I’m interested in the wrongness of his reasons.  To that end, let’s take a look at one or two.  In today’s column, he opposes the following claims:

But it’s one thing for a German thinker to assert that “religion is
the sigh of the oppressed creature.” It’s another thing for an American
presidential candidate to claim that we “cling to … religion” out of
economic frustration.

And it’s a particularly odd claim for
Barack Obama to make. After all, in his speech at the 2004 Democratic
convention, he emphasized with pride that blue-state Americans, too,
“worship an awesome God.”

That’s obviously not a contradiction or some kind of less rigorous "tension" or "inconsistency."  As explanations go, Obama’s seems fairly innocuous.  He’s clearly talking about a certain motivation for religion as distinct from say, God, the object of those religions.  Attacking this weak version of Obama’s remarks is what you might call a "straw man."
A little charity on Kristol’s part would help him see this.  But I ask perhaps too much.

Here’s another:

Then there’s what Obama calls “anti-immigrant sentiment.” Has Obama
done anything to address it? It was John McCain, not Obama, who took
political risks to try to resolve the issue of illegal immigration by
putting his weight behind an attempt at immigration reform.

Furthermore, some concerns about unchecked and unmonitored illegal
immigration
are surely legitimate. Obama voted in 2006 (to take just
one example) for the Secure Fence Act, which was intended to control
the Mexican border through various means, including hundreds of miles
of border fence. Was Obama then just accommodating bigotry?

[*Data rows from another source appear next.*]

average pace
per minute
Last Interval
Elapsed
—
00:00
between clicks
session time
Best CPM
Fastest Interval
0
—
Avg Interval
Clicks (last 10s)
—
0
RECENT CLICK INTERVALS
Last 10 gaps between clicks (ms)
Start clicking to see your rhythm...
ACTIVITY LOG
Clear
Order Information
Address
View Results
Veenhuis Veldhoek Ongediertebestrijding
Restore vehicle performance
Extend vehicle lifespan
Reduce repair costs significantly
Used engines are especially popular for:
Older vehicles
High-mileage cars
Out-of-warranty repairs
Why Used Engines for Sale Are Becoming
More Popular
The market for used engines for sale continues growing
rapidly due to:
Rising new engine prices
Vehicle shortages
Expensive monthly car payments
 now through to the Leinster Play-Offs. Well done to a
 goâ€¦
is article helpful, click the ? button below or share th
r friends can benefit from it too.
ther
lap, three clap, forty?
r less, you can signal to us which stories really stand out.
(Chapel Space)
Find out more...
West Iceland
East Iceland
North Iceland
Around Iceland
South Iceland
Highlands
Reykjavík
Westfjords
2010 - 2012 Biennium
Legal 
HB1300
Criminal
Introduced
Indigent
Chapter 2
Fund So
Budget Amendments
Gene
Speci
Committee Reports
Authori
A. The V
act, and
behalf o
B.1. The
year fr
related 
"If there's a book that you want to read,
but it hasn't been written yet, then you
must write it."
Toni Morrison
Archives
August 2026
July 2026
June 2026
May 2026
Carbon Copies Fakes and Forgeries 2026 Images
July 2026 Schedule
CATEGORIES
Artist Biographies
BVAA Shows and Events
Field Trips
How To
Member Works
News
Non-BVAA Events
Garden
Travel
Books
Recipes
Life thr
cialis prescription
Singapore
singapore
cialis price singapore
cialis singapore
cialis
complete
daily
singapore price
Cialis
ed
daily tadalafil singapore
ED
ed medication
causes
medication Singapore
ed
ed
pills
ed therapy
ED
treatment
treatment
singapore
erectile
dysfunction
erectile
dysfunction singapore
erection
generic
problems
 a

Anyone ought to be able to see the difference between criticizing "anti-immigrant sentiment" (which applies to both legal and  immigrants) fomented by Kristol’s partners on the right and supporting "unchecked and unmonitored illegal immigration."   Being against the latter, of course, doesn’t make you for the former.  This amounts to, I think, a kind of red herring.  Concern about "Illegal immigration" bears only a slight resemblance to "anti-immigrant sentiment" of the "bigotry" variety.